Copy out all lines in the material below that contain the string "tetap".

§

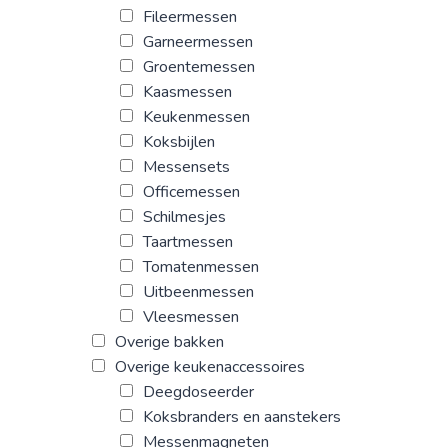
Fileermessen
Garneermessen
Groentemessen
Kaasmessen
Keukenmessen
Koksbijlen
Messensets
Officemessen
Schilmesjes
Taartmessen
Tomatenmessen
Uitbeenmessen
Vleesmessen
Overige bakken
Overige keukenaccessoires
Deegdoseerder
Koksbranders en aanstekers
Messenmagneten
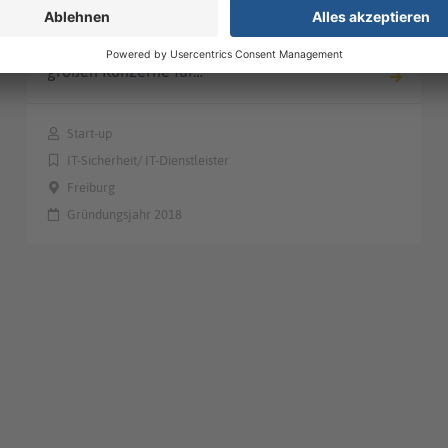
Internetzugang mit den gleichen
technischen Verfahren, welche die
großen Konzerne für…
Start-up
IT-Sicherheit/ IT-Dienstleister
Freiburg
Gründungsjahr 2018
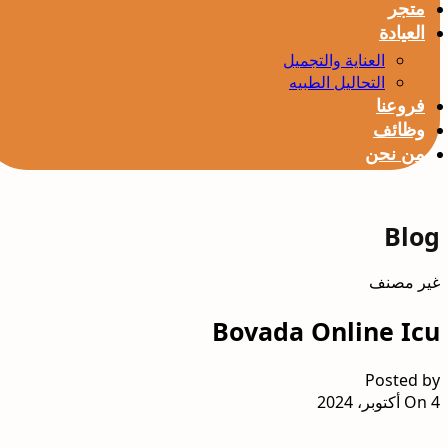
متجر
العيادة
العناية والتجميل
التحاليل الطبيه
فروعنا
وظائف
من نحن
Blog
غير مصنف
Bovada Online Icu
Posted by
On 4 أكتوبر، 2024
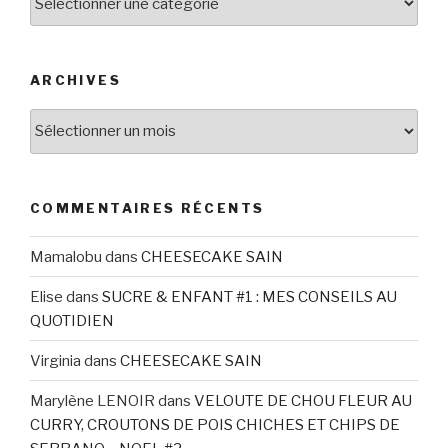
ARCHIVES
Archives
COMMENTAIRES RÉCENTS
Mamalobu
dans
CHEESECAKE SAIN
Elise
dans
SUCRE & ENFANT #1 : MES CONSEILS AU
QUOTIDIEN
Virginia
dans
CHEESECAKE SAIN
Marylène LENOIR
dans
VELOUTE DE CHOU FLEUR AU
CURRY, CROUTONS DE POIS CHICHES ET CHIPS DE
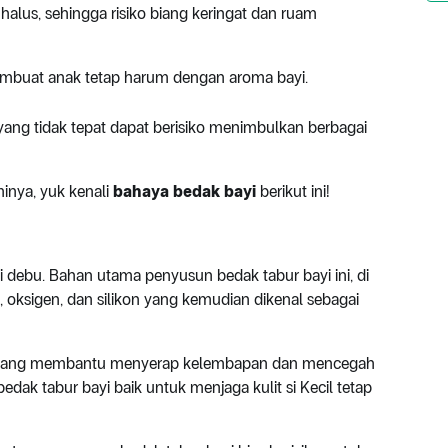
halus, sehingga risiko biang keringat dan ruam
membuat anak tetap harum dengan aroma bayi.
ang tidak tepat dapat berisiko menimbulkan berbagai
aminya, yuk kenali
bahaya bedak bayi
berikut ini!
i debu. Bahan utama penyusun bedak tabur bayi ini, di
oksigen, dan silikon yang kemudian dikenal sebagai
t yang membantu menyerap kelembapan dan mencegah
bedak tabur bayi baik untuk menjaga kulit si Kecil tetap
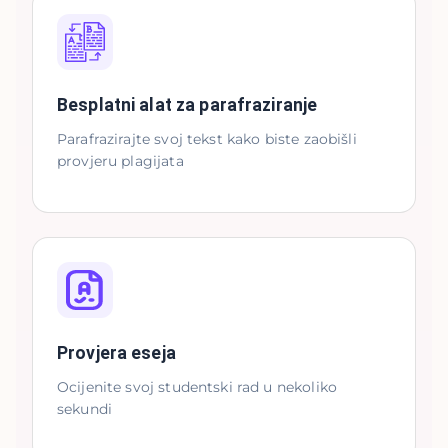
Besplatni alat za parafraziranje
Parafrazirajte svoj tekst kako biste zaobišli
provjeru plagijata
Provjera eseja
Ocijenite svoj studentski rad u nekoliko
sekundi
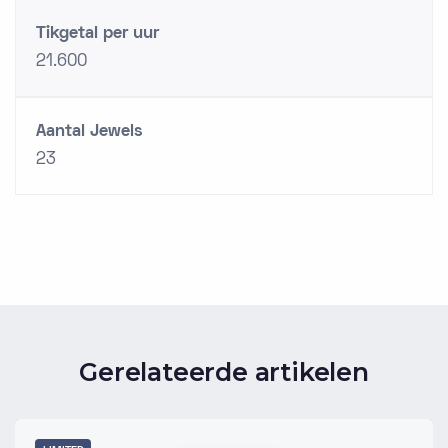
Tikgetal per uur
21.600
Aantal Jewels
23
Gerelateerde artikelen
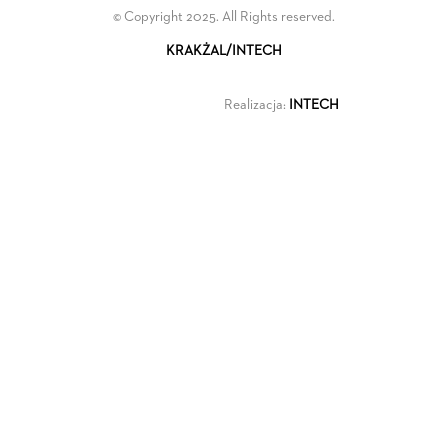
© Copyright 2025. All Rights reserved.
KRAKŻAL/INTECH
Realizacja:
INTECH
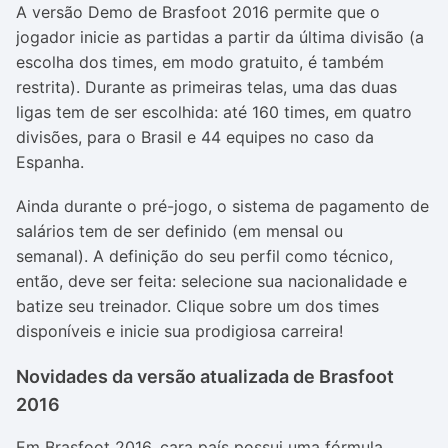
A versão Demo de Brasfoot 2016 permite que o
jogador inicie as partidas a partir da última divisão (a
escolha dos times, em modo gratuito, é também
restrita). Durante as primeiras telas, uma das duas
ligas tem de ser escolhida: até 160 times, em quatro
divisões, para o Brasil e 44 equipes no caso da
Espanha.
Ainda durante o pré-jogo, o sistema de pagamento de
salários tem de ser definido (em mensal ou
semanal).
A definição do seu perfil como técnico,
então, deve ser feita: selecione sua nacionalidade e
batize seu treinador. Clique sobre um dos times
disponíveis e inicie sua prodigiosa carreira!
Novidades da versão atualizada de Brasfoot
2016
Em Brasfoot 2016, cara país possui uma fórmula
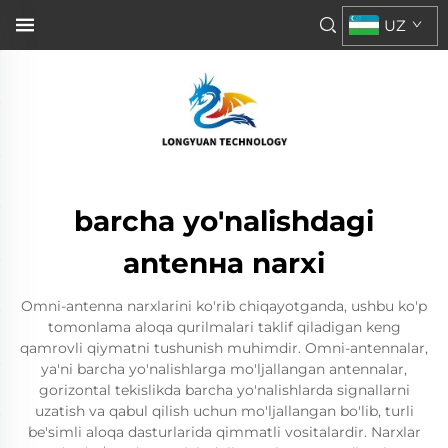
UZ
barcha yo'nalishdagi
antenна narxi
Omni-antenna narxlarini ko'rib chiqayotganda, ushbu ko'p
tomonlama aloqa qurilmalari taklif qiladigan keng
qamrovli qiymatni tushunish muhimdir. Omni-antennalar,
ya'ni barcha yo'nalishlarga mo'ljallangan antennalar,
gorizontal tekislikda barcha yo'nalishlarda signallarni
uzatish va qabul qilish uchun mo'ljallangan bo'lib, turli
be'simli aloqa dasturlarida qimmatli vositalardir. Narxlar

§

__RESPONSE BELOW__:
membuat anak tetap harum dengan aroma bayi.
bedak tabur bayi baik untuk menjaga kulit si Kecil tetap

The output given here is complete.